▶ What the task asks:
The records below are to be copied exactly, with every picture left out.

::::::::

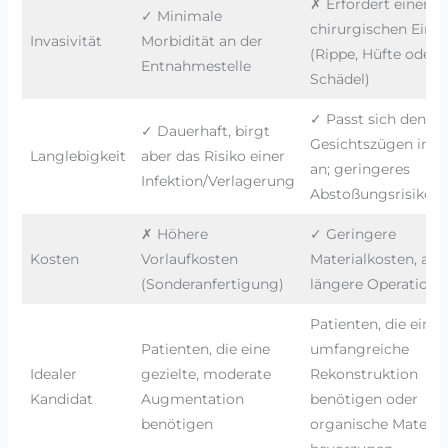
✗ Erfordert einen z
✓ Minimale
chirurgischen Eingr
Invasivität
Morbidität an der
(Rippe, Hüfte oder
Entnahmestelle
Schädel)
✓ Passt sich den
✓ Dauerhaft, birgt
Gesichtszügen im A
Langlebigkeit
aber das Risiko einer
an; geringeres
Infektion/Verlagerung
Abstoßungsrisiko
✗ Höhere
✓ Geringere
Kosten
Vorlaufkosten
Materialkosten, abe
(Sonderanfertigung)
längere Operationsz
Patienten, die eine
Patienten, die eine
umfangreiche
Idealer
gezielte, moderate
Rekonstruktion
Kandidat
Augmentation
benötigen oder
benötigen
organische Material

::::::::

▶ Task result:
✗ Erfordert einen z
✓ Minimale
chirurgischen Eingr
Invasivität
Morbidität an der
(Rippe, Hüfte oder
Entnahmestelle
Schädel)
✓ Passt sich den
✓ Dauerhaft, birgt
Gesichtszügen im A
Langlebigkeit
aber das Risiko einer
an; geringeres
Infektion/Verlagerung
Abstoßungsrisiko
✗ Höhere
✓ Geringere
Kosten
Vorlaufkosten
Materialkosten, abe
(Sonderanfertigung)
längere Operationsz
Patienten, die eine
Patienten, die eine
umfangreiche
Idealer
gezielte, moderate
Rekonstruktion
Kandidat
Augmentation
benötigen oder
benötigen
organische Material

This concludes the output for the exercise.